In some ways it really is easy to tell the sheep from the goats. The sheep are the ones that are compassionate toward the least of these – feeding the hungry, watering the thirsty, welcoming the stranger, clothing the naked, caring for the sick and those in prison. The sheep need to be bold in promoting their values. Martin Luther King said from the Birmingham jail, "Human progress never rolls in on wheels of inevitability; it comes through the tireless efforts of men [and women] willing to be co-workers with God." But that work needs to be done with an eye to liberating the goats as well. Those who are so blinded by their power or their fear, by their selfishness or their certainty, that they are temporarily insane. (And from time to time, even the most sheepish of us will display some goat-like behavior.)
Those of us who would like to be part of what God is doing to help reconcile the world will not help the situation simply by attacking and defeating goats. Were we to win, the goats would just go underground for a time planning and waiting for a better opportunity to renew the battle, maybe in more destructive ways than we can imagine. Instead, we must discover the values that our adversaries fight for and find a way to help them win too, but without perpetuating their injustice.
It takes great faith in God to believe that you can help educate and liberate your adversary.

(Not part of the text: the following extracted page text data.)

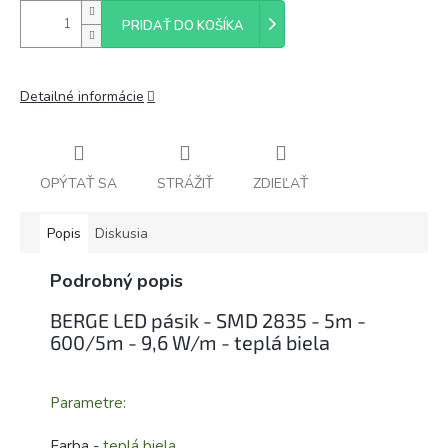
PRIDAŤ DO KOŠÍKA
Detailné informácie
OPÝTAŤ SA
STRÁŽIŤ
ZDIEĽAŤ
Popis
Diskusia
Podrobný popis
BERGE LED pásik - SMD 2835 - 5m -
600/5m - 9,6 W/m - teplá biela
Parametre:
Farba -
teplá biela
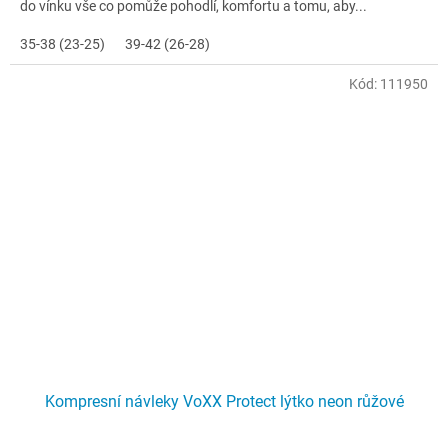
do vínku vše co pomůže pohodlí, komfortu a tomu, aby...
35-38 (23-25)
39-42 (26-28)
Kód:
111950
Kompresní návleky VoXX Protect lýtko neon růžové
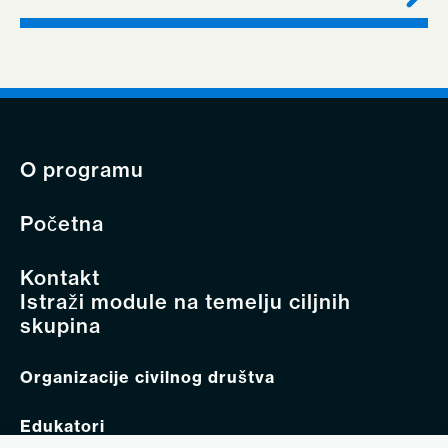
O programu
Početna
Kontakt
Istraži module na temelju ciljnih
skupina
Organizacije civilnog društva
Edukatori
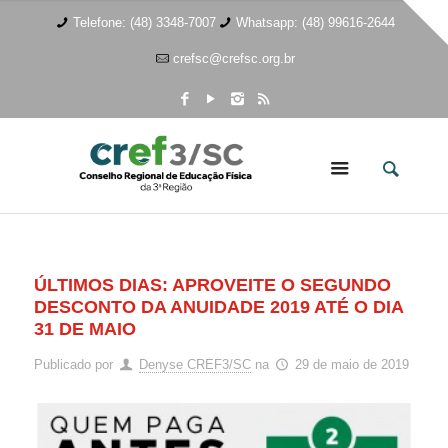
Telefone: (48) 3348-7007
Whatsapp: (48) 99616-2644
crefsc@crefsc.org.br
ÚLTIMOS DIAS: APROVEITE O SEGUNDO
DESCONTO DA ANUIDADE 2019 ATÉ O DIA
31 DE MAIO
Publicado por
Denyse CREF3/SC
na
29 de maio de 2019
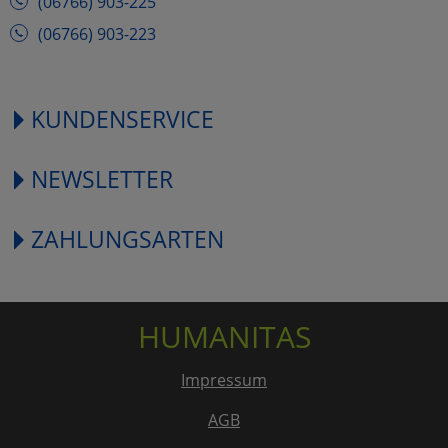
(06766) 903-225
(06766) 903-223
KUNDENSERVICE
NEWSLETTER
ZAHLUNGSARTEN
HUMANITAS
Impressum
AGB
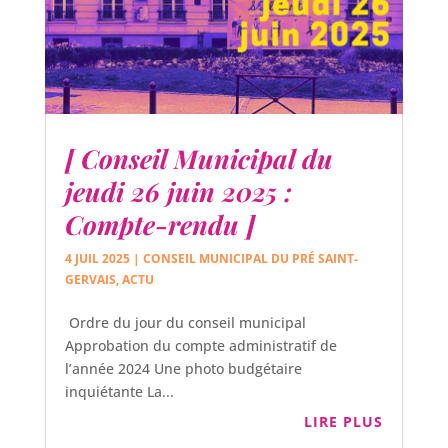
[ Conseil Municipal du
jeudi 26 juin 2025 :
Compte-rendu ]
4 JUIL 2025
|
CONSEIL MUNICIPAL DU PRÉ SAINT-
GERVAIS
,
ACTU
Ordre du jour du conseil municipal
Approbation du compte administratif de
l’année 2024 Une photo budgétaire
inquiétante La...
LIRE PLUS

It requires that you take the community of humanity seriously, ubuntu – we are all necessary to each other. It helps if you do not regard others as evil, but recognize that evil systems can corrupt even the best people. And it is essential that you live in the house of love and refuse to enter the house of fear, for it is fear as much as power that causes good people to do bad things.
It takes vision like Paul’s from the great resurrection chapter 15 of first Corinthians that we read from today. "For since death came through a human being, the resurrection of the dead has also come through a human being; for as all die in Adam, so all will be made alive in Christ." I believe in a God who will not only gather all of the scattered sheep, but will also have the wisdom and power to turn us goats into sheep as well. It is the mysterious work of the one who was willing to become the scapegoat for the liberation of all. "So all will be made alive in Christ, ...so that God may be all in all."